For every 10 decibels of hearing loss, the extra risk increased by 20 percent.

Seniors with high levels of hearing loss are significantly more likely to develop dementia over time than those who retain their hearing, according to a new study by Johns Hopkins University and the National Institute on Aging published in the Archives of Neurology.

The new study, published in the February 2011 issue, focused on 639 people whose hearing and cognitive abilities were tested as part of the Baltimore Longitudinal Study on Aging between 1990 and 1994. The research was supported by the intramural research program of the National Institute on Aging.

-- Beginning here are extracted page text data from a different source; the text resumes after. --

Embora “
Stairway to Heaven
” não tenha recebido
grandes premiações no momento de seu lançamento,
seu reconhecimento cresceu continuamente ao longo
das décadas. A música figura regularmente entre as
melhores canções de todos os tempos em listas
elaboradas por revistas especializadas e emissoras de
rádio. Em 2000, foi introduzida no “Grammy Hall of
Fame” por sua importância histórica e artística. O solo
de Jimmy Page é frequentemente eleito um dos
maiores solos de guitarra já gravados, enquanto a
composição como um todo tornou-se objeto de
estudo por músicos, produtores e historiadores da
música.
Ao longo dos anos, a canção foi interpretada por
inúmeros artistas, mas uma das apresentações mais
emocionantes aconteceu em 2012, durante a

While about a quarter of the volunteers had some hearing loss at the start of the study, none had dementia. Researchers also took other dementia risk factors into account, including diabetes, high blood pressure, age, sex, and race.

These volunteers were then closely followed with repeat examinations every one to two years, and by 2008, 58 of them had developed dementia, including 37 who had alzheimer’s disease. Participants with hearing loss at the beginning of the study were significantly more likely to develop dementia by the end. Compared with volunteers with normal hearing, those with mild, moderate, and severe hearing loss had twofold, threefold, and fivefold (respectively) the risk of developing dementia over time.

Of the participants, 125 had mild hearing loss (25 to 40 dB), 53 had moderate hearing loss (41 to 70 dB), and six had severe hearing loss (more than 70 decibels).

The risk of dementia was higher in those with hearing loss of greater than 25 decibels, with further increases in risk observed among those with moderate or severe hearing loss as compared with mild hearing loss. For participants age 60 and older, more than one-third of the risk of dementia was associated with hearing loss.

The risk of developing Alzheimer’s disease, specifically, also increased with hearing loss, such that for every 10 decibels of hearing loss, the extra risk increased by 20 percent. The results showed no association between self-reported use of hearing aids and a reduction in dementia or Alzheimer’s disease risk.

While the reason behind the link remains unknown, investigators believe a common pathology may underlie both, or that the strain of decoding sounds over the years may overwhelm the brains of hearing loss patients, leaving them at higher risk for dementia. Investigators also suggest that hearing loss could lead to dementia by making individuals more socially isolated, which is a known risk factor for various cognitive disorders, including dementia.

“Researchers have looked at what affects hearing loss, but few have looked at how hearing loss affects cognitive brain function,” says study leader Frank Lin, MD, PhD, assistant professor in the Division of Otology at Johns Hopkins University School of Medicine. “There hasn’t been much crosstalk between otologists and geriatricians, so it’s been unclear whether hearing loss and dementia are related.”